Why Have Different Levels of Protection?
I like the saying that comes when people refer to an old classic car '
they don't make them like that anymore'. The thing is, the statement should be followed with the statement '
thank goodness'. Can you imagine putting up with that level of reliability, quality, safety, comfort level with a car you purchased from a dealer today that you would have got in years gone by?
Same goes with technology. I still wake-up some nights and shudder when remembering the old tape backup routine. This use to go in two ways, the first was the nightly scheduled tape shuffle which thankfully I was not tasked with. The other was the pre-rollout backup we would run before pushing any new service out. This use to comprise us kicking the job off, then trotting down the road to a golf driving range to knock a few buckets of balls into no mans land to kill the time (usually hours).
So looking at that, we had two different use cases but only one method at our disposal, the inglorious, forever unreliable tape backup. Fast forward 15 years (maybe more but I keep that quiet) and we have many different forms of protection at our disposal including storage replication, snapshotting, tape backup (but hopefully VTL, not those horrible tapes).
All these options serve a purpose and work together nicely. If we were to classify the different use cases into buckets they could be:
Business Continuity (DR) = Remote Replication, constant protection driven by RPO and RTO requirements
Operational Protection = Local Snapshotting (or continuous protection as is provided with RecoverPoint) typically done by set interval (storage level) or self service (VM level)
Long Term Retention = Traditional Backup style typically run once a day
Each of these has there purpose and specific business requirements that drive their implementation. Interestingly I see a lot of the BCM and Long Term Retention being positioned but little of the Operational Protection being catered for.

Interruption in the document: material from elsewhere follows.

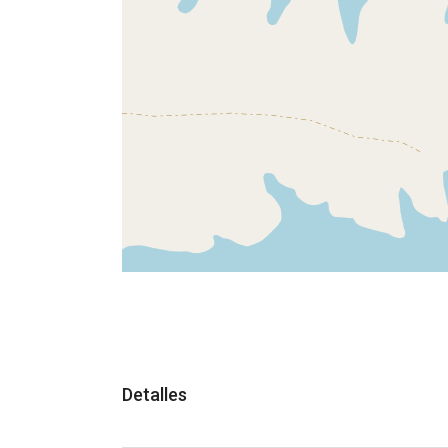
Detalles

Back to my scenario at the start, if I could of had snapshotting at my disposal (or if I was real lucky, EMC RecoverPoint Continuous Data Protection) my golf practice (aka time wasting) would not have happened as we could have snapshotted the services that we were updating and started the rollout straight away.
Self service snapshotting is easily available these days thanks to two things:
- Virtualisation with the VM level snapshotting (Checkpointing in a HyperV world)
- Automation tools for storage (EMCs Storage Integration Suite is a good example)
So that is all cool for those known events but what about those unknown such as data corruption. That is what scheduled snapshots protect you against, providing a much more granular way to protect your systems beyond the typical 24 hour cycle of Long Term Retention. You may only retain a short set of snapshots such as 1-7 days but they can provide good peace of mind for those services deemed worthy.
I do realise that replication can also provide a way of rolling back but typically it is 'to the last change' or committed IO operation, so a corruption could easily by on the remote site as well as the source. Also replication would require that traffic to come back down the wire which adds time to the recovery / rollback process.
Another benefit of Operational Protection is that it can provide an easy / quick way for copies of datasets such as those within a database to be presented to an alternate location such as a from production to a test/dev instance.
Anyway, I got that of my chest so I feel better. Operation Protection = Good!
Just as a last note on this, I did not include High Availability (HA) in this as I am more looking at where the old functions we used tape for have evolved. There is some real cool stuff that can be done with stretched high availability that spans physical locations as is supported with vSphere Metro Storage Clusters and Microsofts Failover Clustering with products such as EMCs VPLEX, but that is a big enough topic on its own.